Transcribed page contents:
== Segment start ==

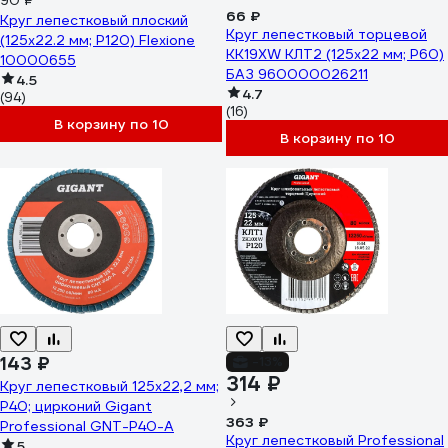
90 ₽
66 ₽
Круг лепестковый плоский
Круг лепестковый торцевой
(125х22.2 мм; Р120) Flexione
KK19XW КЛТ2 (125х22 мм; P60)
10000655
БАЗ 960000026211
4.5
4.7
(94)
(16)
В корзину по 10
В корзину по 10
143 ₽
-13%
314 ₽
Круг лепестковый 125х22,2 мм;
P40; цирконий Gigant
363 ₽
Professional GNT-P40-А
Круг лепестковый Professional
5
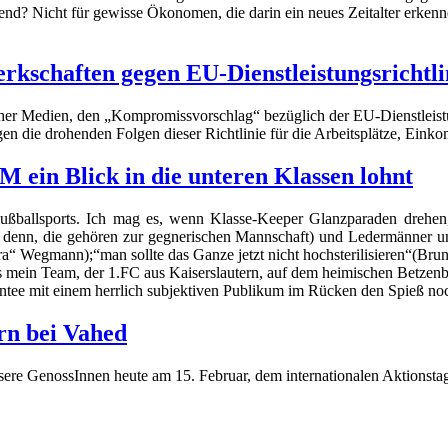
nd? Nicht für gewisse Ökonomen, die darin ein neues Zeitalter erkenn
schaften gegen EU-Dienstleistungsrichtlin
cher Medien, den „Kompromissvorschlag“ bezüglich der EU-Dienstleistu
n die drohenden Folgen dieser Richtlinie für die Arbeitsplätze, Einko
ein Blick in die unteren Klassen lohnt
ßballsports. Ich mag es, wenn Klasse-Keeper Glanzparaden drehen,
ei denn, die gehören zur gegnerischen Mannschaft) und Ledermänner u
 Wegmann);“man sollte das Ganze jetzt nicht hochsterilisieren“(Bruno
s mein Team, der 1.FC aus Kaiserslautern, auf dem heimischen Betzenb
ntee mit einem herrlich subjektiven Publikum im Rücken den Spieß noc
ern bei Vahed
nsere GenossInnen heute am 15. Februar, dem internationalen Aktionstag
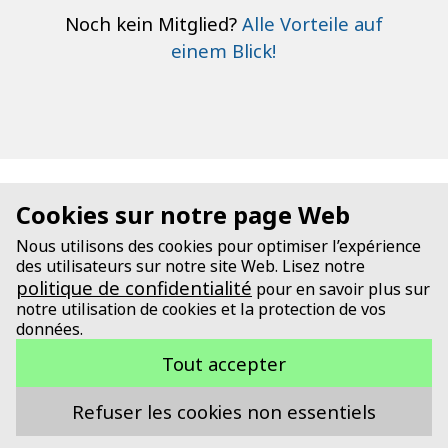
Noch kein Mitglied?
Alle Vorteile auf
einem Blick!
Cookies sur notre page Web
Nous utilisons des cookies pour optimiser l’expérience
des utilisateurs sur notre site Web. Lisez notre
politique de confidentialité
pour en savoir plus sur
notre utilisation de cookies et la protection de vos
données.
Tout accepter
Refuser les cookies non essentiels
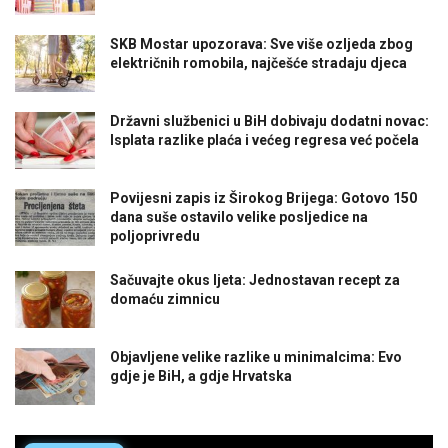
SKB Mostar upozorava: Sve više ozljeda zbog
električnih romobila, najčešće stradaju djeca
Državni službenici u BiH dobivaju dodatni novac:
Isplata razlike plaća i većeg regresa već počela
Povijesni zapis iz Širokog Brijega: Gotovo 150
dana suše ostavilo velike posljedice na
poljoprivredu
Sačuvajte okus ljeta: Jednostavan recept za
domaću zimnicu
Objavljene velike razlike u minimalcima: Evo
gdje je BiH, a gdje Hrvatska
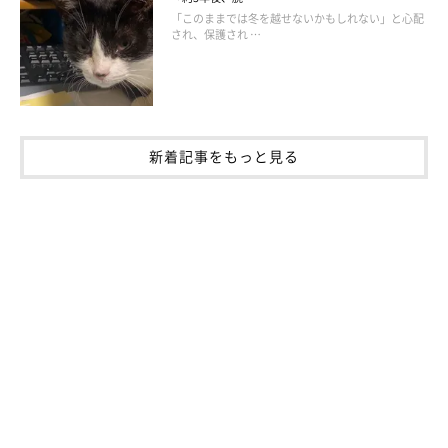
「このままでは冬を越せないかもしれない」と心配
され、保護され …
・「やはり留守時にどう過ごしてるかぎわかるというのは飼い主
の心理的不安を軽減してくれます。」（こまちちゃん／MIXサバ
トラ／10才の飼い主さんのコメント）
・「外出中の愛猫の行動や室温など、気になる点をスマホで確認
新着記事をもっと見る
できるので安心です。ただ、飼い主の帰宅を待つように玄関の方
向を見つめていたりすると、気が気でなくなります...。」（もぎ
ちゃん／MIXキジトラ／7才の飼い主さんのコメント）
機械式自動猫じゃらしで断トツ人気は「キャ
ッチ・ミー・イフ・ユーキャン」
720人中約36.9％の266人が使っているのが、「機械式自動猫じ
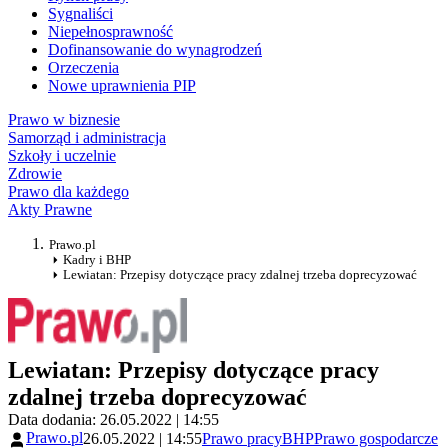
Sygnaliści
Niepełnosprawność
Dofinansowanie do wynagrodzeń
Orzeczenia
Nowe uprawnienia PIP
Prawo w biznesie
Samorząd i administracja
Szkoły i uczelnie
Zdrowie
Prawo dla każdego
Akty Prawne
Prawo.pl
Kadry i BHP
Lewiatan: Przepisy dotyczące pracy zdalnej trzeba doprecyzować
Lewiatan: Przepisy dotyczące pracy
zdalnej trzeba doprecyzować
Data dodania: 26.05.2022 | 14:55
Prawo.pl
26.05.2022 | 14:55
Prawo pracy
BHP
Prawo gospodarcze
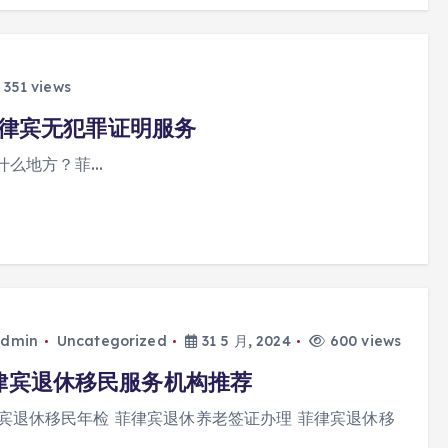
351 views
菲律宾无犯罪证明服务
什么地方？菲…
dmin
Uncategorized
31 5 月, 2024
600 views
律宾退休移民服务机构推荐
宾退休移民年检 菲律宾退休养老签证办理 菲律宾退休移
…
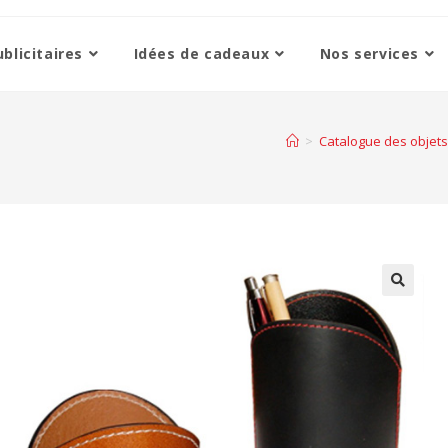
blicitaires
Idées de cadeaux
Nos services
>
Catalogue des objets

== Segment end ==

What you need to do: Nothing but a number should be given: the count of lines in the data above with the word "Blick".

Result: 2